_Records for the exercise_
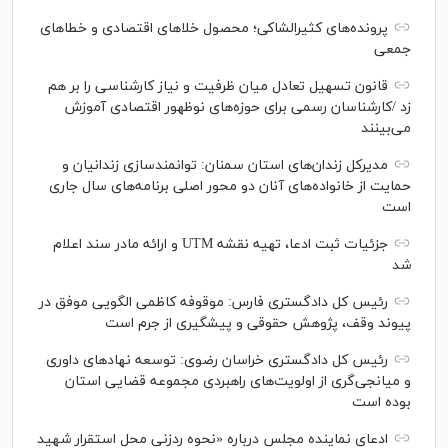
پرونده‌های کثیرالشاکی؛ محصول خلا‌های اقتصادی و خطا‌های
جمعی
قانون تسهیل تعادل میان ظرفیت و نیاز کارشناسی را بر هم
زد /کارشناسان رسمی برای حوزه‌های نوظهور اقتصادی آموزش
می‌بینند
مدیرکل زندان‌های استان سمنان: توانمندسازی زندانیان و
حمایت از خانواده‌های آنان دو محور اصلی برنامه‌های سال جاری
است
جزئیات ثبت ادعا، تهیه نقشه UTM و ارائه مادر سند اعلام
شد
رئیس کل دادگستری فارس: موقوفه کاظمی الگویی موفق در
پیوند وقف، پژوهش حقوقی و پیشگیری از جرم است
رئیس کل دادگستری خراسان رضوی: توسعه نهاد‌های داوری
و میانجی‌گری از اولویت‌های راهبردی مجموعه قضایی استان
بوده است
ادعای نماینده مجلس درباره «نحوه ردزنی محل استقرار شهید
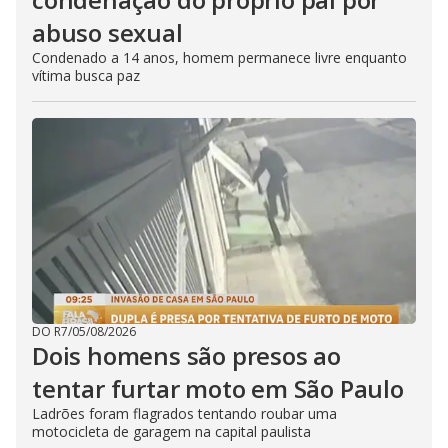
abuso sexual
Condenado a 14 anos, homem permanece livre enquanto
vítima busca paz
DO R7
/
05/08/2026
Dois homens são presos ao
tentar furtar moto em São Paulo
Ladrões foram flagrados tentando roubar uma
motocicleta de garagem na capital paulista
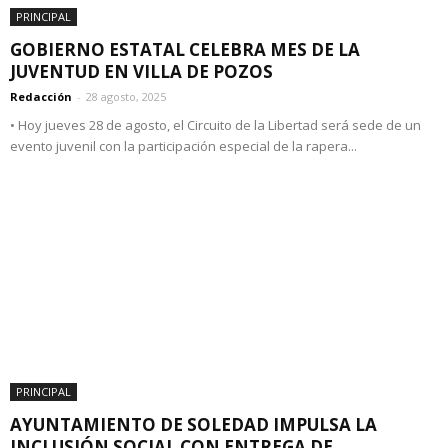
PRINCIPAL
GOBIERNO ESTATAL CELEBRA MES DE LA
JUVENTUD EN VILLA DE POZOS
Redacción
-
28 agosto, 2025
• Hoy jueves 28 de agosto, el Circuito de la Libertad será sede de un
evento juvenil con la participación especial de la rapera...
PRINCIPAL
AYUNTAMIENTO DE SOLEDAD IMPULSA LA
INCLUSIÓN SOCIAL CON ENTREGA DE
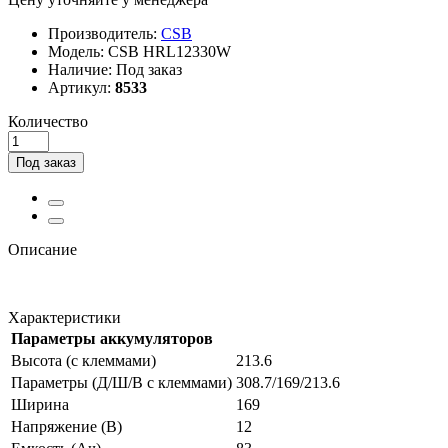
Производитель:
CSB
Модель:
CSB HRL12330W
Наличие:
Под заказ
Артикул:
8533
Количество
Под заказ
Описание
Характеристики
Параметры аккумуляторов
Высота (с клеммами)
213.6
Параметры (Д/Ш/В с клеммами)
308.7/169/213.6
Ширина
169
Напряжение (В)
12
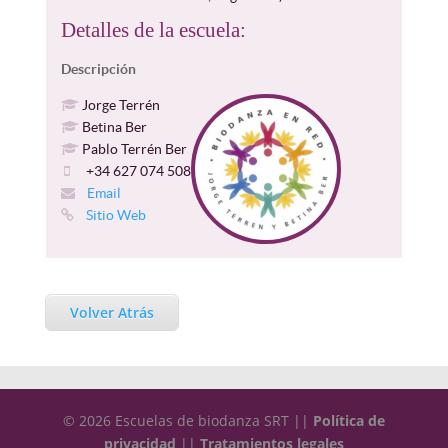
Detalles de la escuela:
Descripción
Jorge Terrén
Betina Ber
Pablo Terrén Ber
+34 627 074 508
Email
Sitio Web
Volver Atrás
© 2026 Escuelas de biodanza SRT ||
Política de
privacidad
||
Tratamientos legales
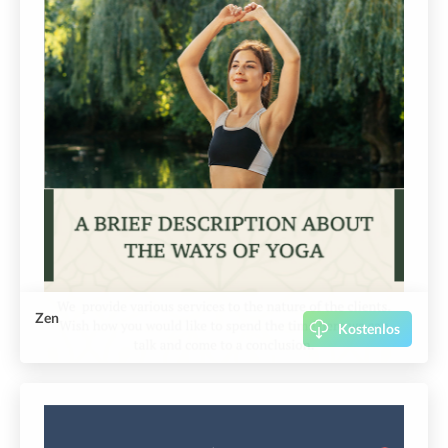
Zen
Kostenlos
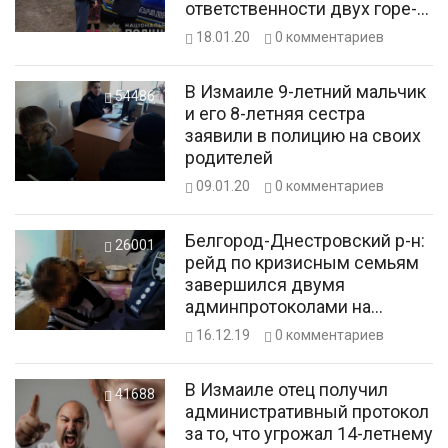
ответственности двух горе-
матерей
18.01.20
0
комментариев
В Измаиле 9-летний мальчик
54486
и его 8-летняя сестра
заявили в полицию на своих
родителей
09.01.20
0
комментариев
Белгород-Днестровский р-н:
26001
рейд по кризисным семьям
завершился двумя
админпротоколами на
нерадивых родителей
16.12.19
0
комментариев
В Измаиле отец получил
41688
административный протокол
за то, что угрожал 14-летнему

_Instructions to follow_
In the data above, find the line containing "и его 8-летняя сестра", then copy it and every later line exactly.

_Output for this task_
и его 8-летняя сестра
заявили в полицию на своих
родителей
09.01.20
0
комментариев
Белгород-Днестровский р-н:
26001
рейд по кризисным семьям
завершился двумя
админпротоколами на
нерадивых родителей
16.12.19
0
комментариев
В Измаиле отец получил
41688
административный протокол
за то, что угрожал 14-летнему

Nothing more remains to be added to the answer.